## Aim of the task
Nothing before the line containing "Zufahrt über die Süderstraße vom" belongs in the answer; quote that line and all lines after it through the end of the material, word for word.

<<<<

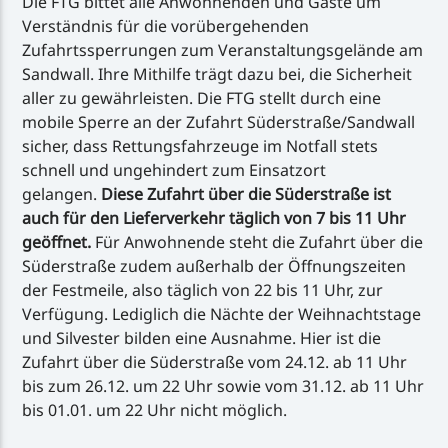
Die FTG bittet alle Anwohnenden und Gäste um
Verständnis für die vorübergehenden
Zufahrtssperrungen zum Veranstaltungsgelände am
Sandwall. Ihre Mithilfe trägt dazu bei, die Sicherheit
aller zu gewährleisten. Die FTG stellt durch eine
mobile Sperre an der Zufahrt Süderstraße/Sandwall
sicher, dass Rettungsfahrzeuge im Notfall stets
schnell und ungehindert zum Einsatzort
gelangen.
Diese Zufahrt über die Süderstraße ist
auch für den Lieferverkehr täglich von 7 bis 11 Uhr
geöffnet.
Für Anwohnende steht die Zufahrt über die
Süderstraße zudem außerhalb der Öffnungszeiten
der Festmeile, also täglich von 22 bis 11 Uhr, zur
Verfügung. Lediglich die Nächte der Weihnachtstage
und Silvester bilden eine Ausnahme. Hier ist die
Zufahrt über die Süderstraße vom 24.12. ab 11 Uhr
bis zum 26.12. um 22 Uhr sowie vom 31.12. ab 11 Uhr
bis 01.01. um 22 Uhr nicht möglich.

>>>>

## Result below
Zufahrt über die Süderstraße vom 24.12. ab 11 Uhr
bis zum 26.12. um 22 Uhr sowie vom 31.12. ab 11 Uhr
bis 01.01. um 22 Uhr nicht möglich.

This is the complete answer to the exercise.